Police believe Savile may have abused 60 people during his lifetime (Reuters)
Police believe Jimmy Savile may have abused 60 people during his lifetime (Reuters)

MPs have criticised the BBC's handling of the Jimmy Savile scandal, with culture secretary Maria Miller saying the corporation behaved "inappropriately" by pulling a Newsnight investigation into the child sex abuse claims laid against him.

Responding to an urgent question at the House of Commons from Conservative MP for Reading East Rob Wilson, Miller dismissed calls for an independent inquiry into the allegations. She said the BBC was now taking the claims "very seriously".

She said the corporation had launched a series of reviews into the allegations.

"The first inquiry will look at the allegations with regards to the item on Savile which was inappropriately pulled from Newsnight. The second will focus on Jimmy Savile himself," she said

Scotland Yard believe Savile may have abused 60 people over six decades. One victim claimed he was abused by Savile when he was nine years old after he appeared on Jim'll Fix It.

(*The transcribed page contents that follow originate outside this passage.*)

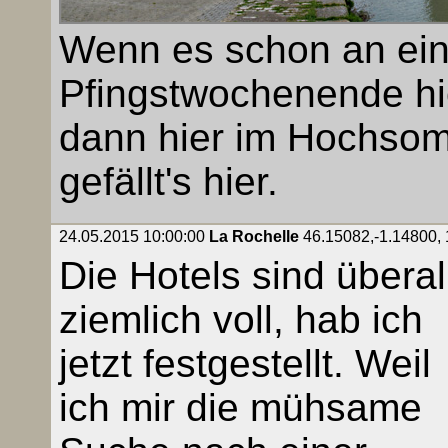
Wenn es schon an ei
Pfingstwochenende hi
dann hier im Hochsomm
gefällt's hier.
24.05.2015 10:00:00
La Rochelle
46.15082,-1.14800, 1
Die Hotels sind überal
ziemlich voll, hab ich
jetzt festgestellt. Weil
ich mir die mühsame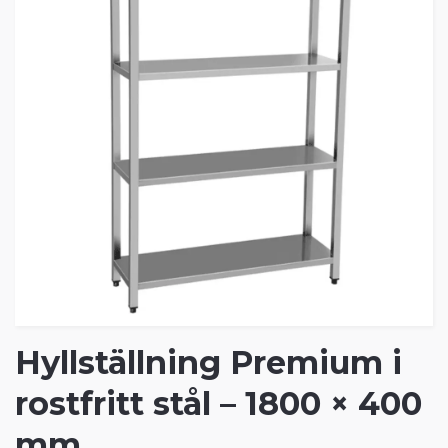
Hyllställning Premium i
rostfritt stål – 1800 × 400
mm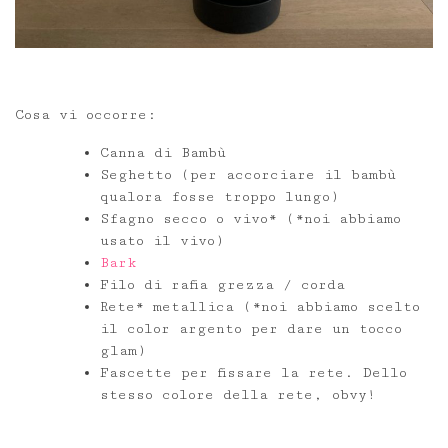
Cosa vi occorre:
Canna di Bambù
Seghetto (per accorciare il bambù
qualora fosse troppo lungo)
Sfagno secco o vivo* (*noi abbiamo
usato il vivo)
Bark
Filo di rafia grezza / corda
Rete* metallica (*noi abbiamo scelto
il color argento per dare un tocco
glam)
Fascette per fissare la rete. Dello
stesso colore della rete, obvy!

The third review will look at other allegations of sexual assault said to have occurred at the BBC.

Miler said: "These are undoubtedly very serious matters that have wide-ranging implications for a number of public institutions, not just the BBC. It is now crucial we understand what went wrong and how it can be put right."

Wilson said the BBC internal investigation would not be "sufficiently independent, transparent and robust to give the public confidence".

Still at large

"We don't have an explanation as to why the BBC scrapped the Newsnight investigation entirely rather than giving it more time to develop its work," he said.

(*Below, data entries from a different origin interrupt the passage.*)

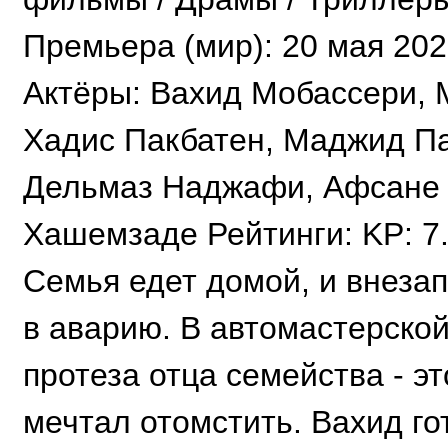
Премьера (мир): 20 мая 20
Актёры: Вахид Мобассери,
Хадис Пакбатен, Маджид П
Дельмаз Наджафи, Афсане
Хашемзаде Рейтинги: KP: 7
Семья едет домой, и внеза
в аварию. В автомастерской
протеза отца семейства - э
мечтал отомстить. Вахид го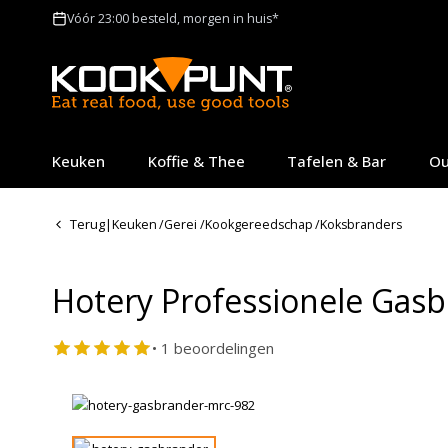
Vóór 23:00 besteld, morgen in huis*
Keuken
Koffie & Thee
Tafelen & Bar
Ou
Terug
|
Keuken
/
Gerei
/
Kookgereedschap
/
Koksbranders
Hotery Professionele Gas
• 1 beoordelingen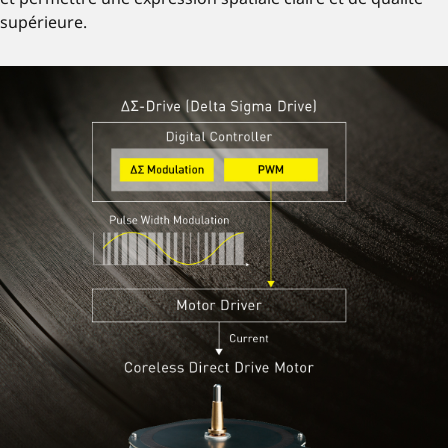
supérieure.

"Why didn't the BBC pass on to police at the time new claims it had obtained about Savile and about two other living celebrities who are still at large, having allegedly abused under-aged girls on BBC premises?"

Labour's deputy leader Harriet Harman said the recent allegations had "cast a stain" on the BBC and damaged its reputation.

"Everyone has been sickened by the vile abuse perpetrated by Jimmy Savile. It's impossible to overstate the suffering he caused to those he abused," she said.

"What has deepened the revulsion is that this happened at the BBC, an institution so loved and trusted it is known as Auntie."

BBC director general George Entwistle has offered to appear before MPs on the culture, media and sport committee to answer questions on the scandal.

Entwistle previously released a statement in which he offered his "profound and heartfelt" apologies to the alleged victims of Savile's sexual abuse.